In summary, we have performed a visit-by-visit analysis to evaluate the frequency and success of decisions we made on the duration of the injection free interval for a representative cohort of patients undergoing the first two years of nAMD therapy. We found that whenever decisions were made to give patients a longer interval between injections, there was a very low risk of worsening disease activity, but we also found that the frequency of extended intervals was less than our preconceived expectations. In this report we have hypothesised the possible reasons for these findings and provided opinions on how to improve on these metrics. We believe these novel metrics for evaluating the decision-making aspect of disease activity monitoring will be especially useful for monitoring performance in future particularly when there is a change in the criteria used for judging disease activity. Finally, our findings have given us a more realistic view and expectations of what can be achieved using the TREX regimen in terms of the interval between injections and this will be useful for us and other clinicians to improve how we counsel and reassure patients.

Summary table

What is known about this topic:

  • Treat and extend regime of anti VEGF therapy for neovascular AMD has been accepted universally by treating physicians as a menthod for optimising disease control and visual outcomes for suitable patients.
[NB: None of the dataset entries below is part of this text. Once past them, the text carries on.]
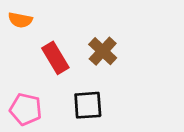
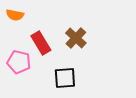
pink pentagon: (26, 109) -> (19, 62), moved

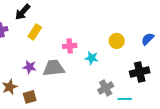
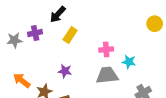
yellow circle: (117, 41) -> (155, 24), moved
gray trapezoid: (54, 68) -> (107, 75), moved

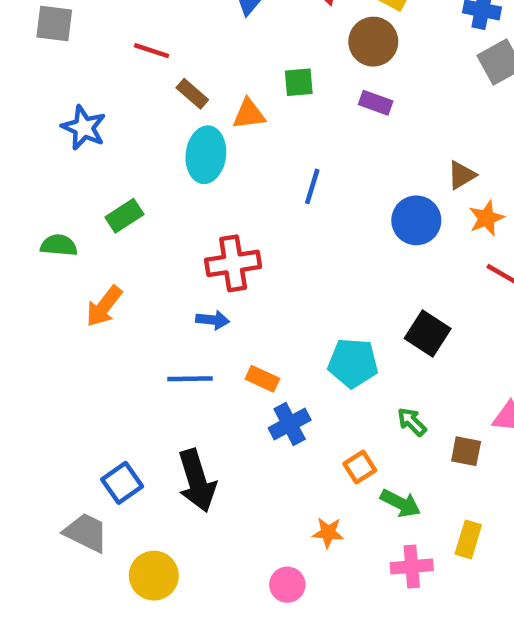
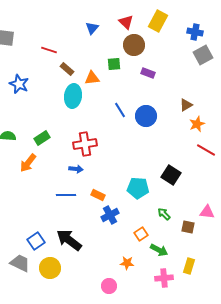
brown circle: (373, 42) -> (134, 45), moved
blue line: (312, 186) -> (120, 110), turned -49
green rectangle: (124, 216) -> (42, 138), moved
blue circle: (416, 220) -> (146, 116), moved
black arrow: (197, 481) -> (69, 240), turned 144
yellow circle: (154, 576) -> (50, 268), moved

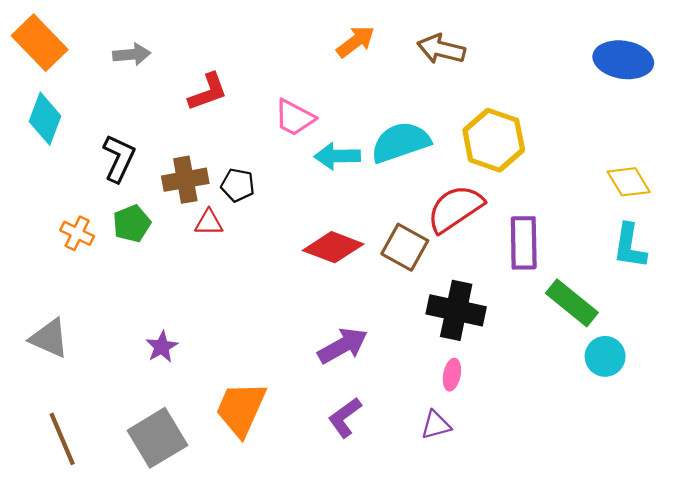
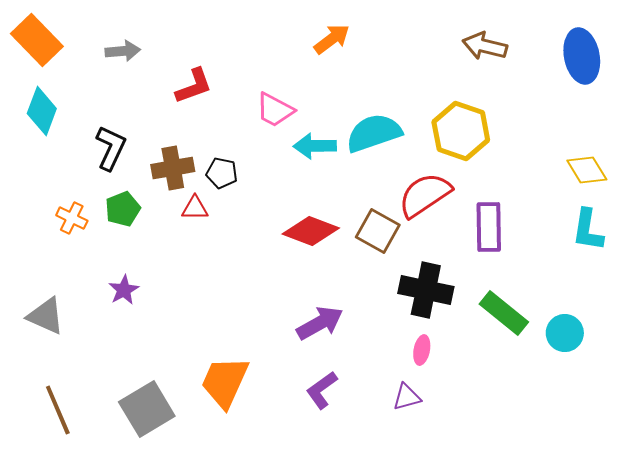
brown arrow: (441, 49) -> (485, 46), moved
blue ellipse: (623, 60) -> (582, 56), turned 70
green rectangle: (572, 303) -> (504, 313), moved
purple star: (162, 347) -> (124, 290), moved

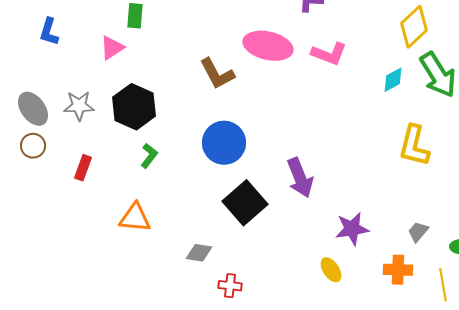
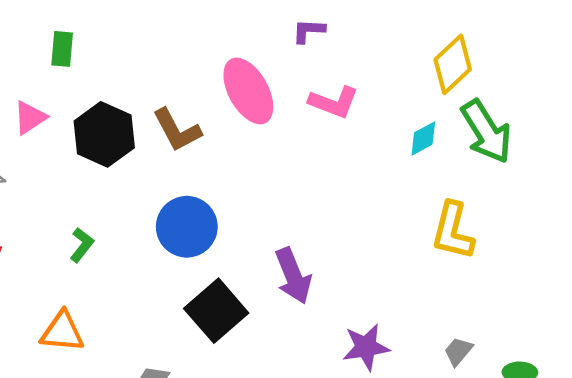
pink ellipse: (268, 46) -> (248, 91), turned 48
pink triangle: (112, 48) -> (30, 118), moved
black hexagon: (134, 107) -> (104, 134), moved

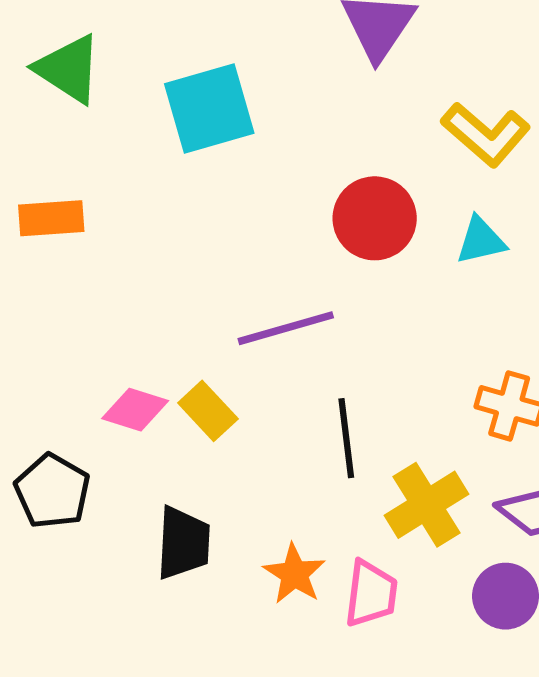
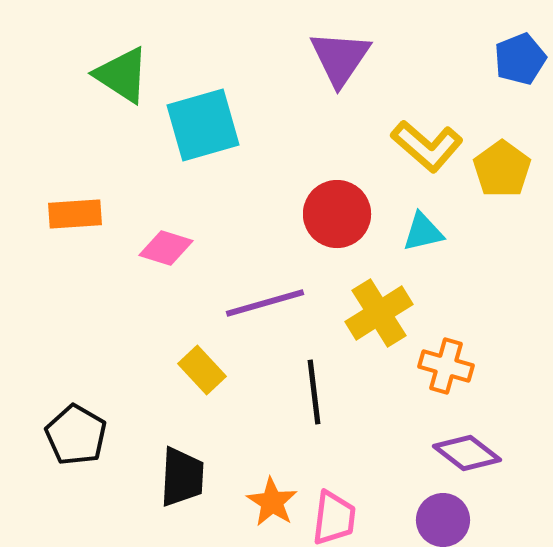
green triangle: (68, 69) -> (122, 75), moved
pink diamond: (135, 410) -> (166, 248), moved
yellow cross: (426, 505) -> (379, 313), moved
  • It has the potential for reducing burden of frequent visits and injections both for the patients and the treating unit.

What this study adds:

  • Classifying the injection visits into three categories based on the type of desicion made on injection interval.

  • Creating a novel metrics for measuring the success of the desicion making to extend the injection interval beyond 5 weeks. The metrics may be a useful tool for providing a standard approach for comparing performance and provide an additional insight into the burden of implementing a treat and extend regimen.